Hoffman has been harassed and arrested a number of times at the Wall for trying to pray with a Torah. A few days before Hoffman’s visit to St. Louis, Lesley Sachs, the director of Women of the Wall, was detained for questioning after she was caught with a Torah scroll in the prayer plaza before the Wall.  

Hoffman suggested that young women and men on Birthright trips, among others, should carry Torahs through Jerusalem to the Wall and “demand to go in with your Torah. On your trip to Israel, literally it’s your birthright, and the guard there will say, ‘No, you can’t bring your Torah in,’ and you make a moment out of that.”

And she urged Jews outside of Israel to visit Israeli consulates “with your talitot and your Torah, and you demand from the consul general to convey to Israel that you want to have the women of your congregation hold the Torah, read the Torah” at the Wall. 

But that pressure, it would seem, has to come from outside of Israel. Within Israel, the number of Reform Jews remains small. Hoffman said that number is growing. 

“If Israelis are going to have a religious ceremony of some kind, they would certainly consider a Reform or Conservative service,” she said. 

But, Hoffman suggested, secular Israelis “don’t go to the Wall. They have given up. They believe that it’s the ultra-Orthodox discothèque.”

If there were to be one entrance where either option is visible, as the deal stipulated, Hoffman is confident the number of people visiting the egalitarian space would resemble that in the main prayer space.

“May the best plaza win, and I think our’s has a good chance,” Hoffman said. 

Aside from negotiations at the Wall, Hoffman said another chief concern is racism against Arabs in Israel. After mentioning that, she said she was looking forward to visiting Ferguson.

“I want to know how you dealt with a police force that adopted a policy against minorities. We suffer from something similar,” she said. “Israel has a real problem in that some people, particularly rabbis, incite for violence against minorities as retaliation for terrorist attacks.”
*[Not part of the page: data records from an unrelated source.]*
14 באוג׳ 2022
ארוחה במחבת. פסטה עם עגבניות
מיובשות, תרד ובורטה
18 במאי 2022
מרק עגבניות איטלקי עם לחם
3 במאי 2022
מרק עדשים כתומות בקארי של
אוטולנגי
Despite the recent setbacks, Hoffman and others are optimistic that the various parties will be able to reach an agreement to allow women to pray freely at the Wall. 

Rabbi Rick Jacobs, the president of the Union for Reform Judaism, visited St. Louis earlier this month and described Hoffman as “extraordinary.”
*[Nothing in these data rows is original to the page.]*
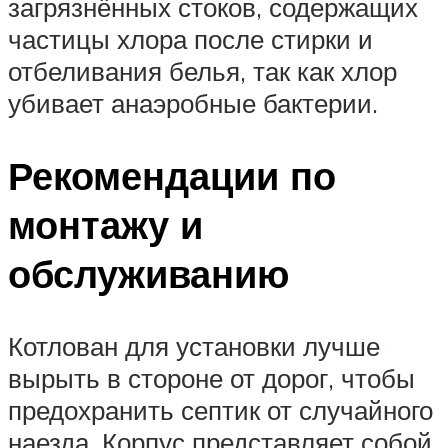
загрязнённых стоков, содержащих
частицы хлора после стирки и
отбеливания белья, так как хлор
убивает анаэробные бактерии.
Рекомендации по
монтажу и
обслуживанию
Котлован для установки лучше
вырыть в стороне от дорог, чтобы
предохранить септик от случайного
наезда. Корпус представляет собой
“One of the reasons we have as made as much progress as we have and in the coming months” will  hopefully reach an agreement on the Wall, said Jacobs, who has been active in negotiations, “is because of her courage.”

Hoffman also remains confident. 

“I am absolutely sure that there will be a bat mitzvah at the Western Wall for Jewish girls. It makes absolutely no sense that it won’t happen because all the facts are showing that women have entered the final frontier of the religious world,” Hoffman said and then mentioned the increasing number of female rabbis in the United States. “There is no doubt in my mind that there will be equality at the Western Wall. The question is, how long will it take?”